We've been saying it all along: Jobs jobs jobs. Without one, you simply can't pay your mortgage. And that's exactly what the Mortgage Bankers Association said in its Quarterly Delinquency Survey today: "Job losses continue to increase and drive up delinquencies and foreclosures because mortgages are paid with paychecks, not percentage point increases in GDP."
So while you may think the economy is improving a bit, that doesn't mean that the foreclosure crisis is improving.
But what about that government's Home Affordable Modification Program (HAMP) which is supposedly helping hundreds of thousands of borrowers to avoid foreclosure? Well it is, but it's not keeping pace with the problem.
The MBA reports that in Q3 the seasonally adjusted delinquency rate rose to 9.64 percent of all loans outstanding, up 40 basis points from Q2. Loans in the foreclosure process rose to 4.47 percent, up 17 basis points from Q2. Add it up and 14.41% of all loans in the U.S. are either delinquent or in foreclosures.

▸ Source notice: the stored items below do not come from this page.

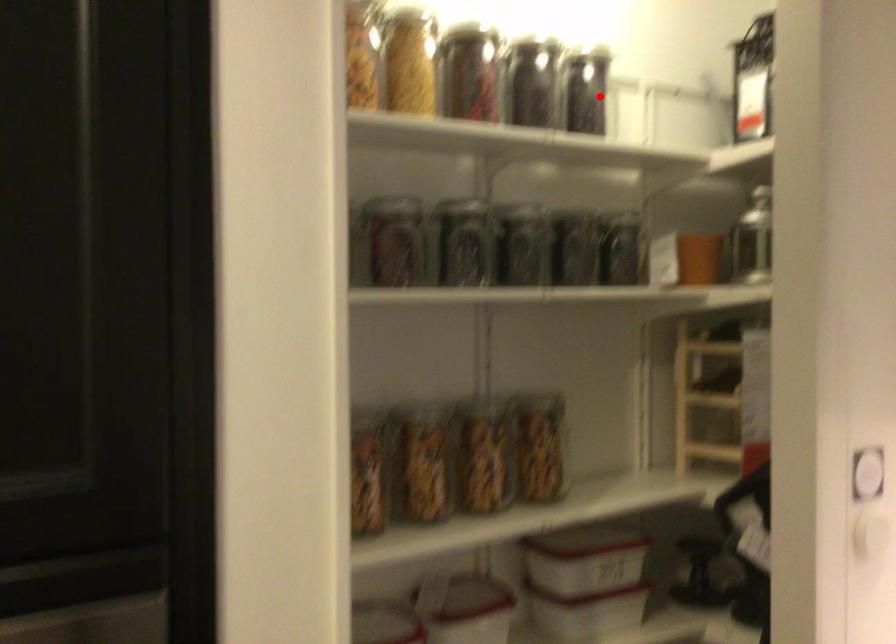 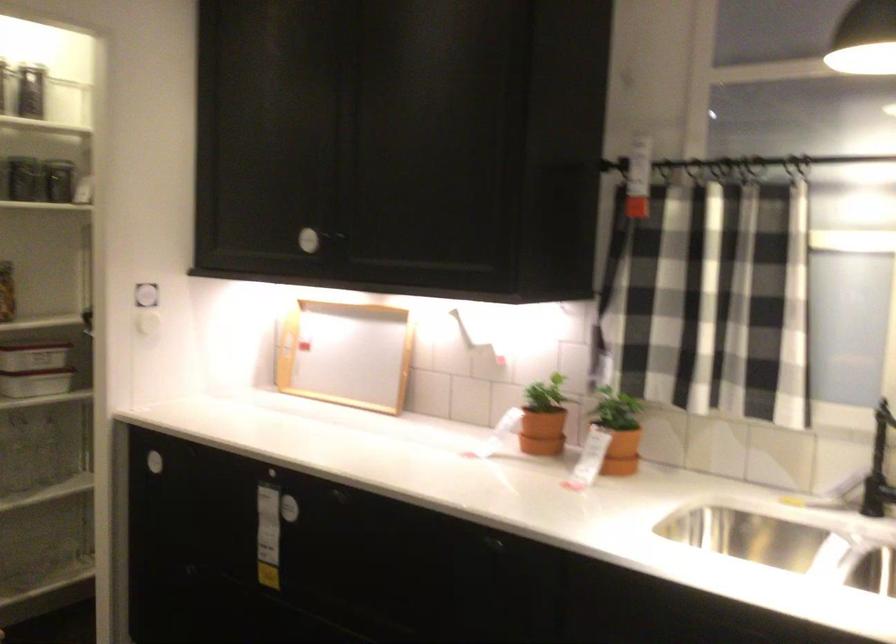 Locate, in the second image, the point that corresponds to the highlighted location in the first image.

(39, 91) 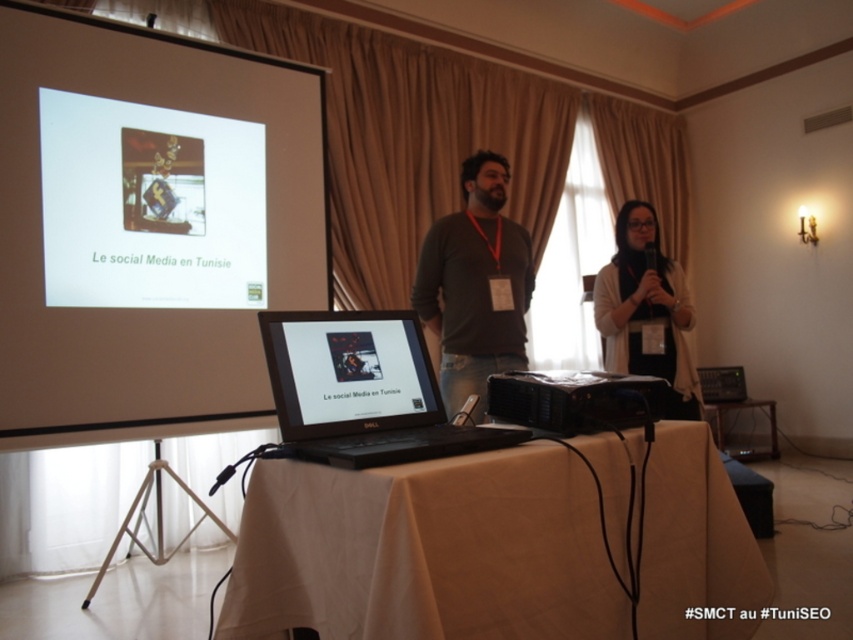 Question: Which of these objects is positioned farthest from the black plastic projector at center?

Choices:
 (A) black plastic laptop at center
 (B) black matte laptop at center
 (C) dark gray long-sleeve shirt at center
 (D) black leather speaker at lower right

Answer: (A)

Question: Which point is closer to the camera?

Choices:
 (A) black plastic laptop at center
 (B) white cloth-covered table at center
 (C) dark gray long-sleeve shirt at center

Answer: (B)

Question: Can you confirm if black plastic laptop at center is positioned above wooden table at center?

Choices:
 (A) no
 (B) yes

Answer: (B)

Question: Does black matte laptop at center appear on the left side of black leather speaker at lower right?

Choices:
 (A) yes
 (B) no

Answer: (A)

Question: Does white matte projection screen at upper left lie behind matte black laptop at center?

Choices:
 (A) yes
 (B) no

Answer: (A)

Question: Which object is the closest to the black plastic laptop at center?

Choices:
 (A) black matte laptop at center
 (B) dark gray long-sleeve shirt at center
 (C) white matte projection screen at upper left
 (D) white fabric jacket at center

Answer: (D) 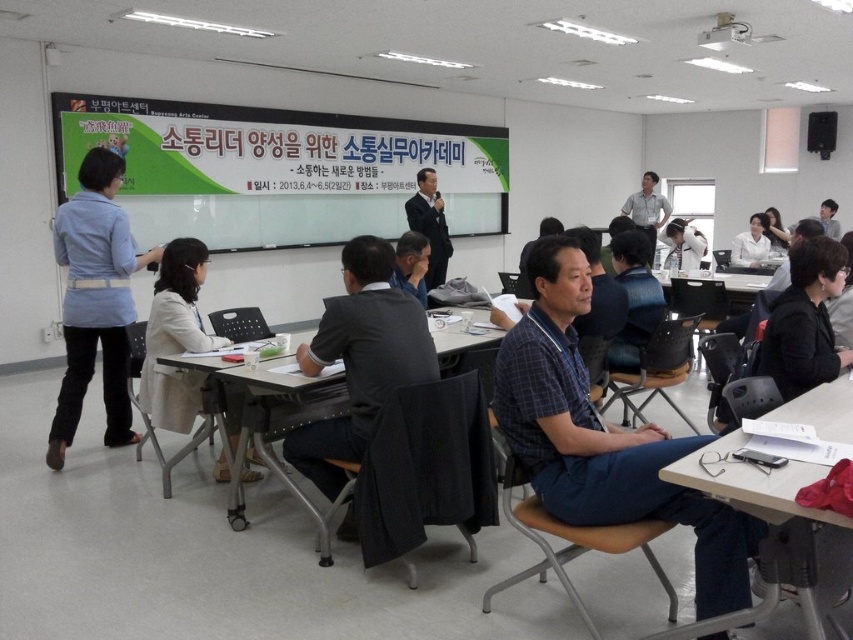 You are a student who needs to place a 4 feet long project board between the beige fabric coat at lower left and the wooden table at center. Can you fit it there without bending the board?

The distance between the beige fabric coat at lower left and the wooden table at center is 3.99 feet, which is slightly less than the 4 feet length of the project board. Therefore, the board cannot be placed straight between them without bending.

You are a photographer standing at the back of the classroom. You want to take a photo of the light blue shirt at left and the white plastic table at lower right so that both are clearly visible. Considering their heights, which object might block the view of the other when framing the shot?

The light blue shirt at left is much taller than the white plastic table at lower right, so the light blue shirt at left might block the view of the white plastic table at lower right when framing the shot. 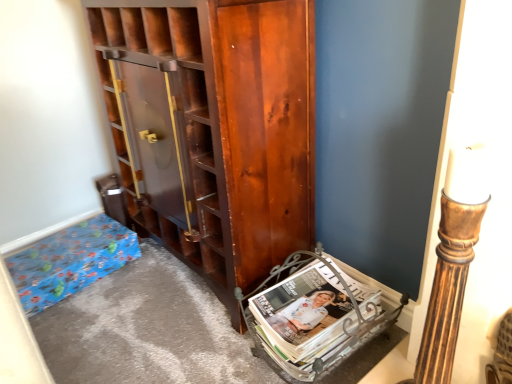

Do I really need to tell you that that's a new record?
Now for a few caveats. Many the loans that are in the modification trial period under HAMP (which is supposed to be three months) are listed in the 90-day+ delinquency bucket, so it's quite possible that those loans will not go into foreclosure. However, the increase in the overall delinquency rate was driven by prime, fixed-rate loans, and those are loans that are far harder to modify. Why? Because they're not delinquent due to some reset or faulty loan product or bad underwriting, they're going bad because the borrower has lost his/her job and has no income. The bank can try to wait it out a few months to see if the job situation changes, but it's likely that loan is going to fail, period.
Should I get started on the FHA now? You know I have to. Here's the MBA's work:
The foreclosure rate on FHA loans also increased, despite having a large increase in the number of FHA-insured loans outstanding. The number of FHA loans outstanding has increased by about 1.1 million over the last year. This increase in the denominator depresses the delinquency and foreclosure percentages. If we assume these newly-originated loans are not the ones defaulting and remove the big denominator increase from the calculation results, the foreclosure rate would be 1.76 percent rather than 1.31 percent reported.
So just go back to 10th grade math. You would think that if there were so many more FHA loans in the total pool that even if the delinquencies bumped up a bit, the percentage share would decrease. Not so, because a whole lot of FHA loans are going bad.
"Yesterday’s subprime is today’s FHA,” said Toll Brothers CEO Bob Toll at a UBS home builder conference in New York. “It’s a definite train wreck and the flag will go up in the next couple of months: Bail us out. Give us more money.” And that from the luxury home builder.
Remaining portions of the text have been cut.